(Material shown)

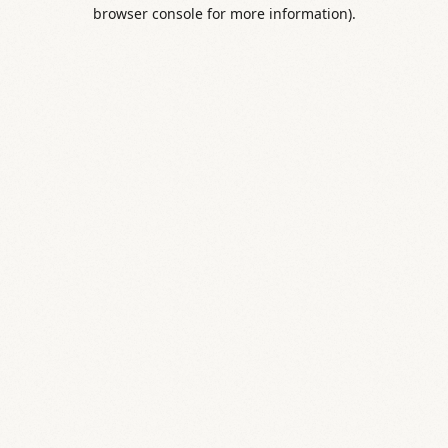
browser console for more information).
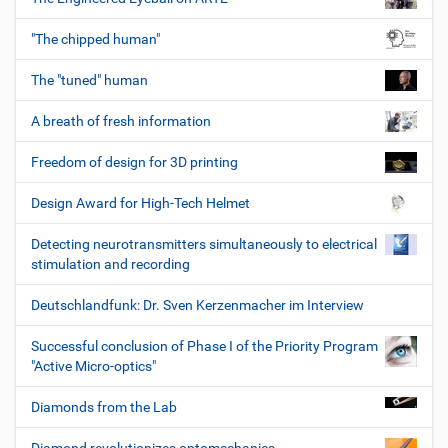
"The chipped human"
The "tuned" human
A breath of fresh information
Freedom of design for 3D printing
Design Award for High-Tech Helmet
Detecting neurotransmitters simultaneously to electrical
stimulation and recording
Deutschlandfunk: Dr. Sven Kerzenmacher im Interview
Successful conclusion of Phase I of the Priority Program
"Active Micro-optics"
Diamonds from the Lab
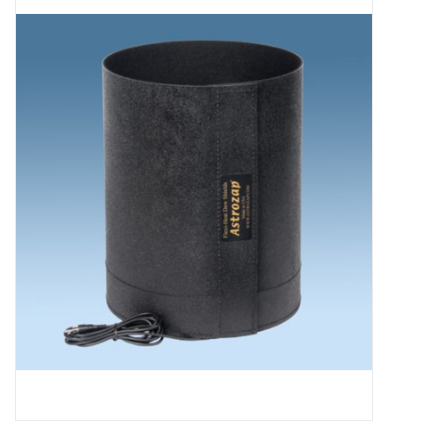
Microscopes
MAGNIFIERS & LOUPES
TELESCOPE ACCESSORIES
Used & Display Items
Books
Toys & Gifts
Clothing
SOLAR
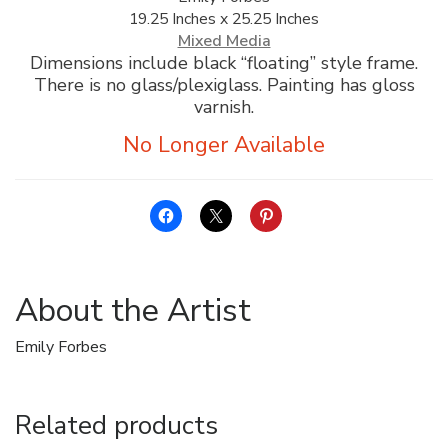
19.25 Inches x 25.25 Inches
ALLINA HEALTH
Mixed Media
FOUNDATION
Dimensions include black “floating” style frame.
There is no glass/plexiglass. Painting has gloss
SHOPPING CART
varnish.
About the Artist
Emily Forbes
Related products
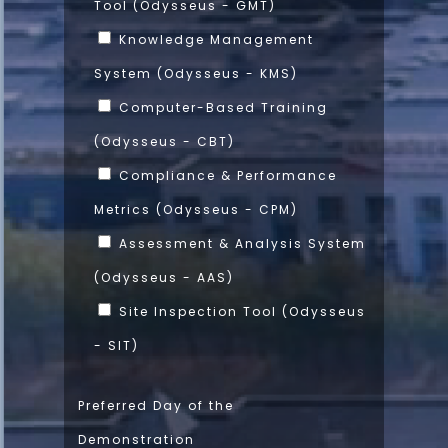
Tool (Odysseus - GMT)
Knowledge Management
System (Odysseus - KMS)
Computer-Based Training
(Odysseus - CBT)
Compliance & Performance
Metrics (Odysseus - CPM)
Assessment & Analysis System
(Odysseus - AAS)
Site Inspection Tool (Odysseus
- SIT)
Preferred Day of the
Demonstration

(End Material shown)

• [Brief]: Skip the pictures, then write out every entry exactly.

• [Exercise solution]:
browser console for more information).
"The chipped human"
The "tuned" human
A breath of fresh information
Freedom of design for 3D printing
Design Award for High-Tech Helmet
Detecting neurotransmitters simultaneously to electrical
stimulation and recording
Deutschlandfunk: Dr. Sven Kerzenmacher im Interview
Successful conclusion of Phase I of the Priority Program
"Active Micro-optics"
Diamonds from the Lab
Microscopes
MAGNIFIERS & LOUPES
TELESCOPE ACCESSORIES
Used & Display Items
Books
Toys & Gifts
Clothing
SOLAR
19.25 Inches x 25.25 Inches
ALLINA HEALTH
Mixed Media
FOUNDATION
Dimensions include black “floating” style frame.
There is no glass/plexiglass. Painting has gloss
SHOPPING CART
varnish.
About the Artist
Emily Forbes
Related products
Tool (Odysseus - GMT)
Knowledge Management
System (Odysseus - KMS)
Computer-Based Training
(Odysseus - CBT)
Compliance & Performance
Metrics (Odysseus - CPM)
Assessment & Analysis System
(Odysseus - AAS)
Site Inspection Tool (Odysseus
- SIT)
Preferred Day of the
Demonstration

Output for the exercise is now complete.